On 2004-07-21 11:10:33 +0100 Florian Weimer <[EMAIL PROTECTED]> wrote:
* Andrew Suffield:
I call bullshit. Who said it was designed to be applied to computer
programs?
The license itself mentions "program" several times, the FSF writes on
Actually, it usually mentions "Program" many times, which is defined
in clause 0 to include other things:
0. This License applies to any program or other work which contains a
notice placed by the copyright holder saying it may be distributed
under the terms of this General Public License. The "Program", below,
refers to any such program or work, [...]

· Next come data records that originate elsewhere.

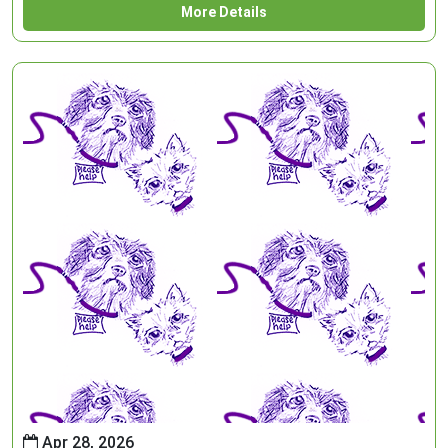
More Details
Apr 28, 2026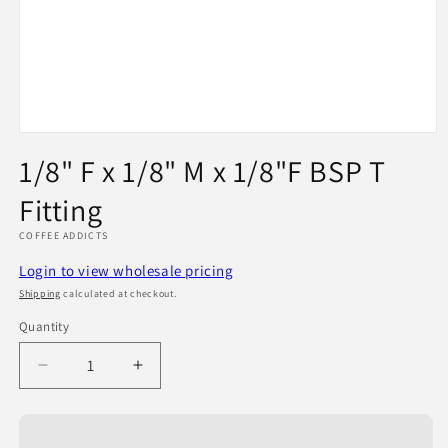
Open
media
1/8" F x 1/8" M x 1/8"F BSP T
1
in
Fitting
modal
COFFEE ADDICTS
Login to view wholesale pricing
Shipping
calculated at checkout.
Quantity
Quantity
Decrease
Increase
quantity
quantity
for
for
1/8&quot;
1/8&quot;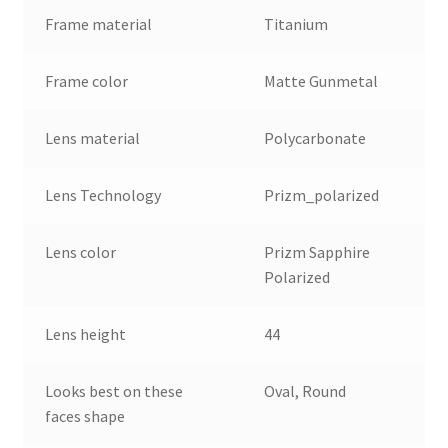
Frame material
Titanium
Frame color
Matte Gunmetal
Lens material
Polycarbonate
Lens Technology
Prizm_polarized
Lens color
Prizm Sapphire
Polarized
Lens height
44
Looks best on these
Oval, Round
faces shape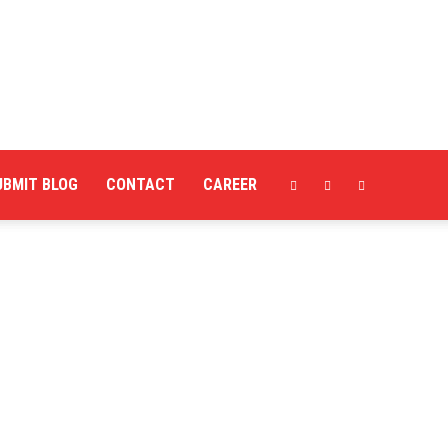
UBMIT BLOG
CONTACT
CAREER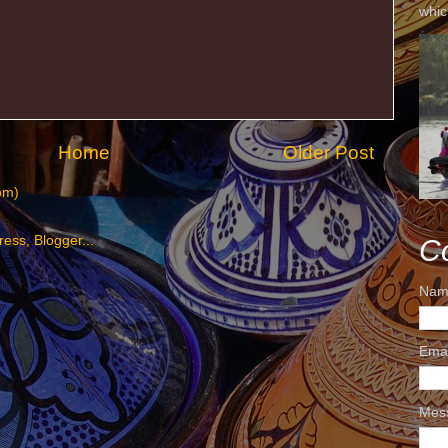
whic
Home
Older Post
om)
C
Nam
Ema
Mes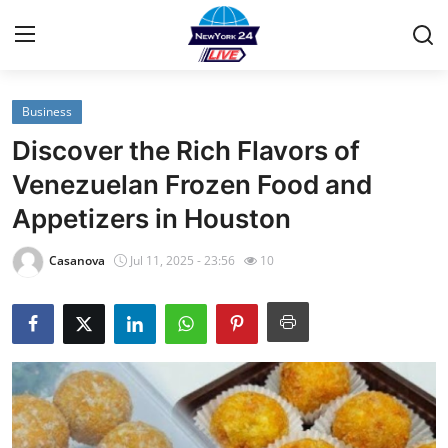
Business
Home
Discover the Rich Flavors of
Contact
Venezuelan Frozen Food and
Appetizers in Houston
Privacy Policy
Casanova
Jul 11, 2025 - 23:56
10
About
News Network
Submit Press Release
Guest Posting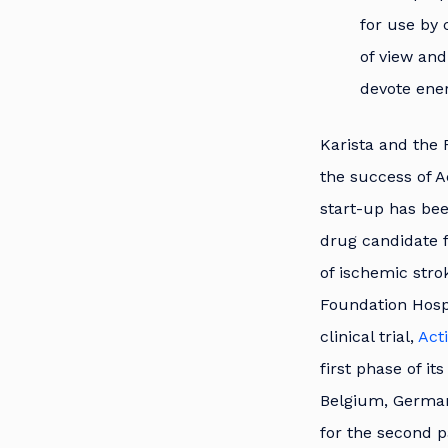
for use by 
of view and
devote ener
Karista and the 
the success of A
start-up has bee
drug candidate f
of ischemic stro
Foundation Hospi
clinical trial,
Act
first phase of it
Belgium, Germany
for the second p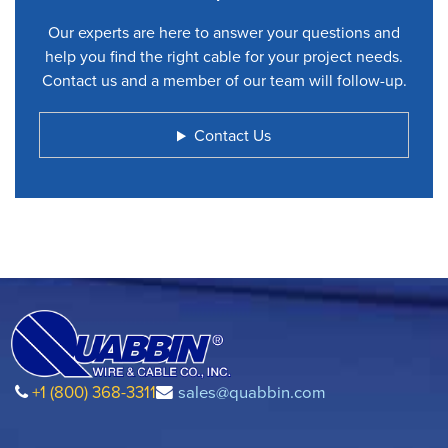
Our experts are here to answer your questions and
help you find the right cable for your project needs.
Contact us and a member of our team will follow-up.
Contact Us
+1 (800) 368-3311
sales@quabbin.com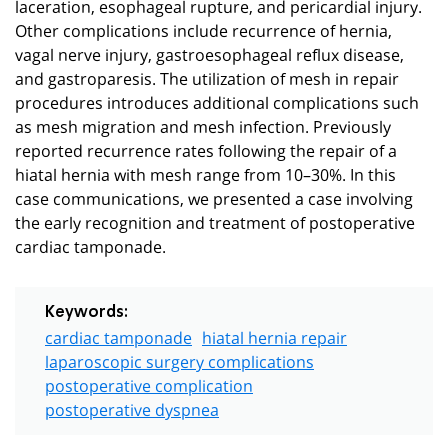
laceration, esophageal rupture, and pericardial injury.
Other complications include recurrence of hernia,
vagal nerve injury, gastroesophageal reflux disease,
and gastroparesis. The utilization of mesh in repair
procedures introduces additional complications such
as mesh migration and mesh infection. Previously
reported recurrence rates following the repair of a
hiatal hernia with mesh range from 10–30%. In this
case communications, we presented a case involving
the early recognition and treatment of postoperative
cardiac tamponade.
Keywords:
cardiac tamponade
hiatal hernia repair
laparoscopic surgery complications
postoperative complication
postoperative dyspnea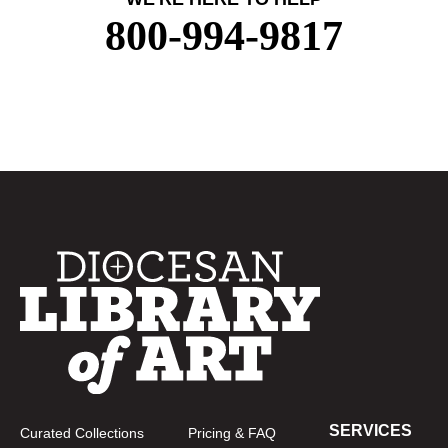
800-994-9817
SERVICES
Curated Collections
Pricing & FAQ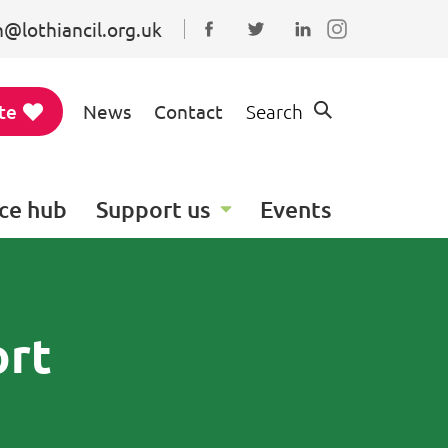
@lothiancil.org.uk
Connect with us on Faceboo
Follow us on Twitter
Find us on Linked
te
News
Contact
Search
ce hub
Support us
Events
ort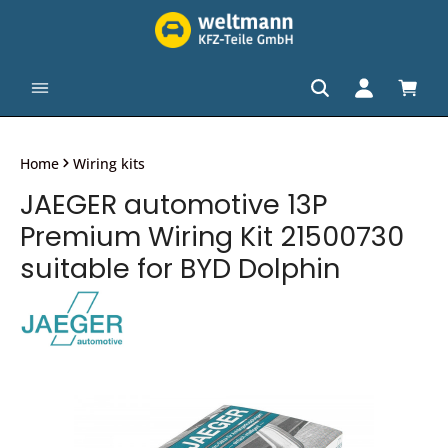
in content
Shopp
Home
Wiring kits
JAEGER automotive 13P
Premium Wiring Kit 21500730
suitable for BYD Dolphin
Skip image gallery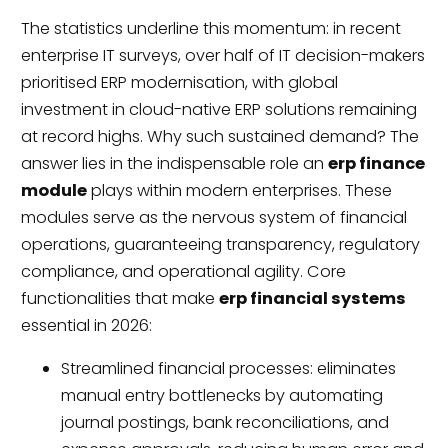
The statistics underline this momentum: in recent
enterprise IT surveys, over half of IT decision-makers
prioritised ERP modernisation, with global
investment in cloud-native ERP solutions remaining
at record highs. Why such sustained demand? The
answer lies in the indispensable role an
erp finance
module
plays within modern enterprises. These
modules serve as the nervous system of financial
operations, guaranteeing transparency, regulatory
compliance, and operational agility. Core
functionalities that make
erp financial systems
essential in 2026:
Streamlined financial processes: eliminates
manual entry bottlenecks by automating
journal postings, bank reconciliations, and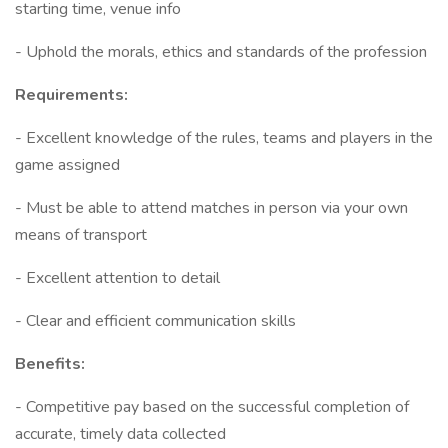
starting time, venue info
- Uphold the morals, ethics and standards of the profession
Requirements:
- Excellent knowledge of the rules, teams and players in the
game assigned
- Must be able to attend matches in person via your own
means of transport
- Excellent attention to detail
- Clear and efficient communication skills
Benefits:
- Competitive pay based on the successful completion of
accurate, timely data collected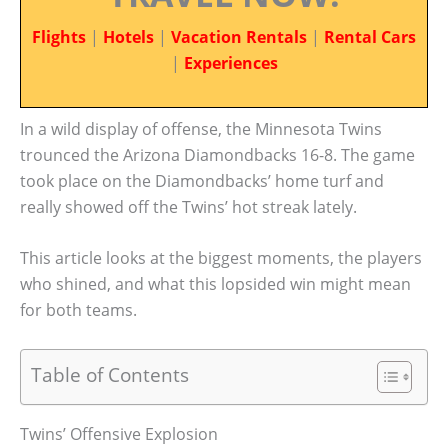
Flights
|
Hotels
|
Vacation Rentals
|
Rental Cars
|
Experiences
In a wild display of offense, the Minnesota Twins
trounced the Arizona Diamondbacks 16-8. The game
took place on the Diamondbacks’ home turf and
really showed off the Twins’ hot streak lately.
This article looks at the biggest moments, the players
who shined, and what this lopsided win might mean
for both teams.
Table of Contents
Twins’ Offensive Explosion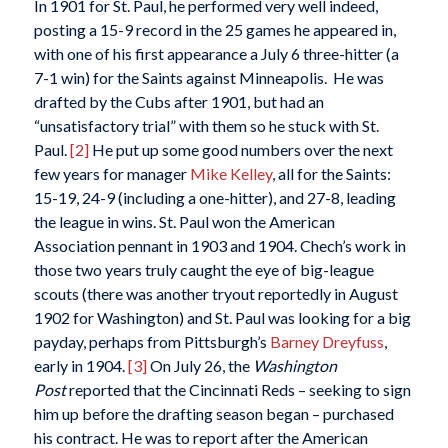
In 1901 for St. Paul, he performed very well indeed,
posting a 15-9 record in the 25 games he appeared in,
with one of his first appearance a July 6 three-hitter (a
7-1 win) for the Saints against Minneapolis. He was
drafted by the Cubs after 1901, but had an
“unsatisfactory trial” with them so he stuck with St.
Paul.
[2]
He put up some good numbers over the next
few years for manager
Mike Kelley
, all for the Saints:
15-19, 24-9 (including a one-hitter), and 27-8, leading
the league in wins. St. Paul won the American
Association pennant in 1903 and 1904. Chech’s work in
those two years truly caught the eye of big-league
scouts (there was another tryout reportedly in August
1902 for Washington) and St. Paul was looking for a big
payday, perhaps from Pittsburgh’s
Barney Dreyfuss
,
early in 1904.
[3]
On July 26, the
Washington
Post
reported that the Cincinnati Reds – seeking to sign
him up before the drafting season began – purchased
his contract. He was to report after the American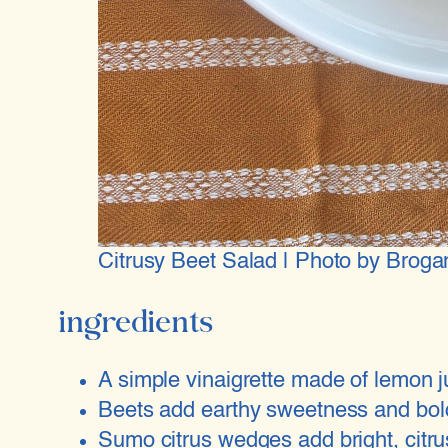
Citrusy Beet Salad | Photo by Broga
ingredients
A simple vinaigrette made of lemon ju
Beets add earthy sweetness and bold 
Sumo citrus wedges add bright, citrus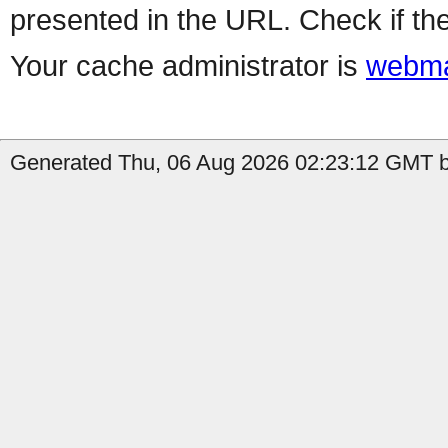
presented in the URL. Check if the
Your cache administrator is
webma
Generated Thu, 06 Aug 2026 02:23:12 GMT by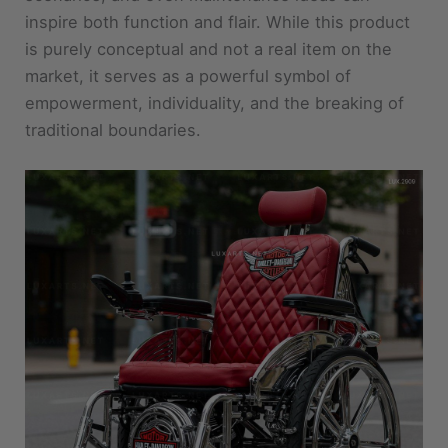
inspire both function and flair. While this product
is purely conceptual and not a real item on the
market, it serves as a powerful symbol of
empowerment, individuality, and the breaking of
traditional boundaries.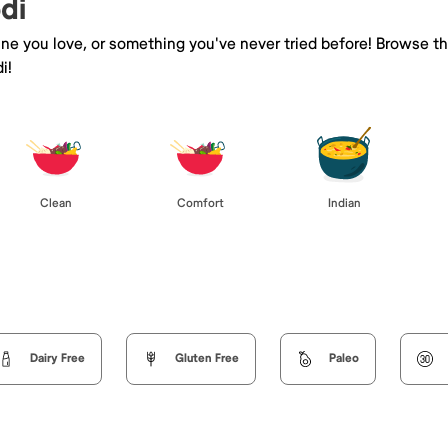
di
sine you love, or something you've never tried before! Browse t
i!
Clean
Comfort
Indian
Dairy Free
Gluten Free
Paleo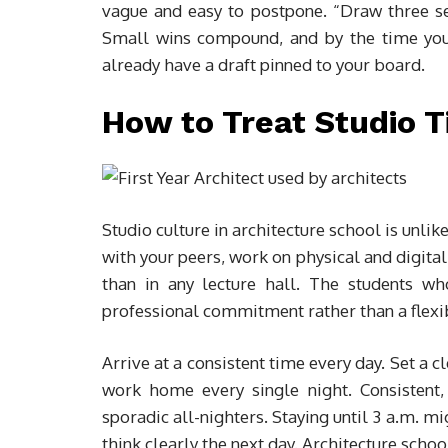
vague and easy to postpone. “Draw three sec
Small wins compound, and by the time your c
already have a draft pinned to your board.
How to Treat Studio T
Studio culture in architecture school is unl
with your peers, work on physical and digital
than in any lecture hall. The students wh
professional commitment rather than a flexi
Arrive at a consistent time every day. Set a c
work home every single night. Consistent,
sporadic all-nighters. Staying until 3 a.m. mi
think clearly the next day. Architecture school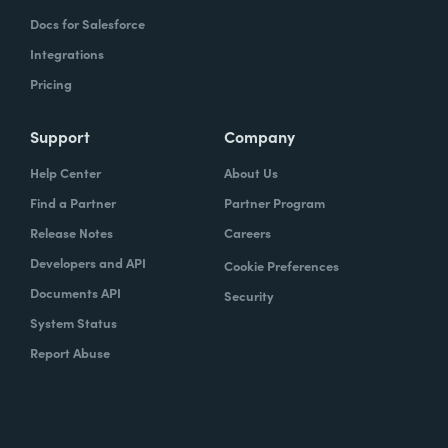
Docs for Salesforce
Integrations
Pricing
Support
Company
Help Center
About Us
Find a Partner
Partner Program
Release Notes
Careers
Developers and API
Cookie Preferences
Documents API
Security
System Status
Report Abuse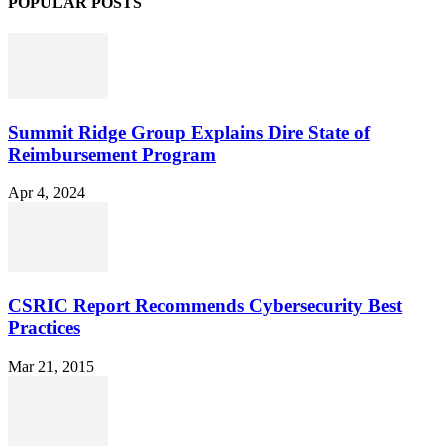
POPULAR POSTS
Summit Ridge Group Explains Dire State of
Reimbursement Program
Apr 4, 2024
CSRIC Report Recommends Cybersecurity Best
Practices
Mar 21, 2015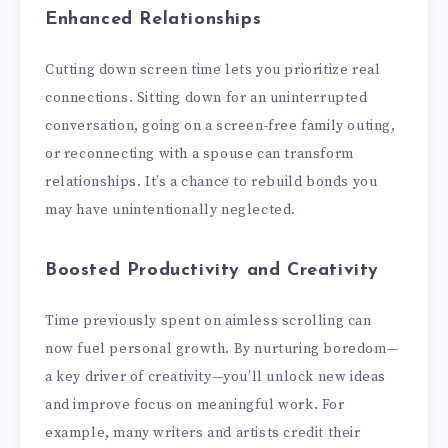
Enhanced Relationships
Cutting down screen time lets you prioritize real
connections. Sitting down for an uninterrupted
conversation, going on a screen-free family outing,
or reconnecting with a spouse can transform
relationships. It’s a chance to rebuild bonds you
may have unintentionally neglected.
Boosted Productivity and Creativity
Time previously spent on aimless scrolling can
now fuel personal growth. By nurturing boredom—
a key driver of creativity—you’ll unlock new ideas
and improve focus on meaningful work. For
example, many writers and artists credit their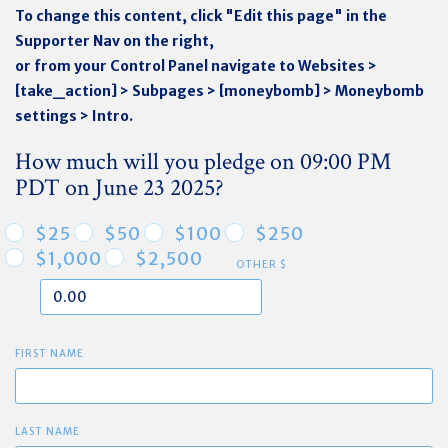
To change this content, click "Edit this page" in the
Supporter Nav on the right,
or from your Control Panel navigate to Websites >
[take_action] > Subpages > [moneybomb] > Moneybomb
settings > Intro.
How much will you pledge on 09:00 PM
PDT on June 23 2025?
$25
$50
$100
$250
$1,000
$2,500
OTHER $
FIRST NAME
LAST NAME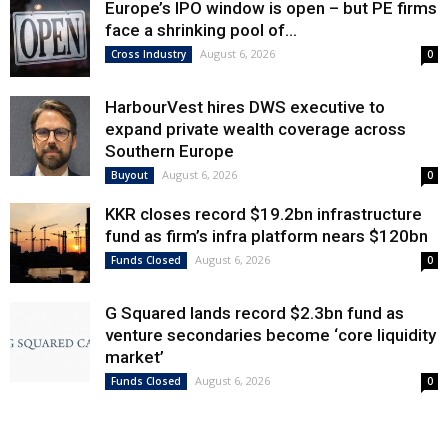
Europe’s IPO window is open – but PE firms
face a shrinking pool of...
August 6, 2026
Cross Industry
0
HarbourVest hires DWS executive to
expand private wealth coverage across
Southern Europe
August 6, 2026
Buyout
0
KKR closes record $19.2bn infrastructure
fund as firm’s infra platform nears $120bn
August 6, 2026
Funds Closed
0
G Squared lands record $2.3bn fund as
venture secondaries become ‘core liquidity
market’
August 6, 2026
Funds Closed
0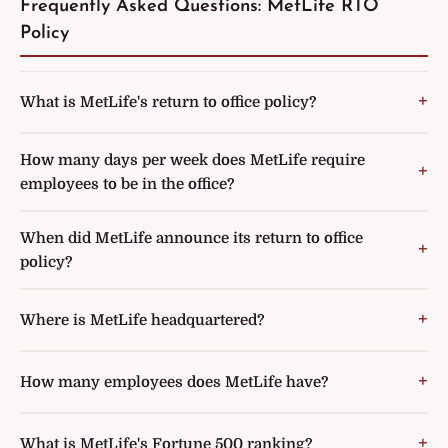
Frequently Asked Questions: MetLife RTO
Policy
What is MetLife's return to office policy?
How many days per week does MetLife require
employees to be in the office?
When did MetLife announce its return to office
policy?
Where is MetLife headquartered?
How many employees does MetLife have?
What is MetLife's Fortune 500 ranking?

- from Free Software Foundation's "GNU General Public License" Version
2, June 1991, seen at http://www.gnu.org/licenses/gpl.html
its web pages that the GPL was "originally designed for software" (the
FSF software, like almost anybody outside Debian, uses "software" in a
narrow sense that doesn't include documentation), and I'm sure you can
find statements from RMS or Eben Moglen that say similar things.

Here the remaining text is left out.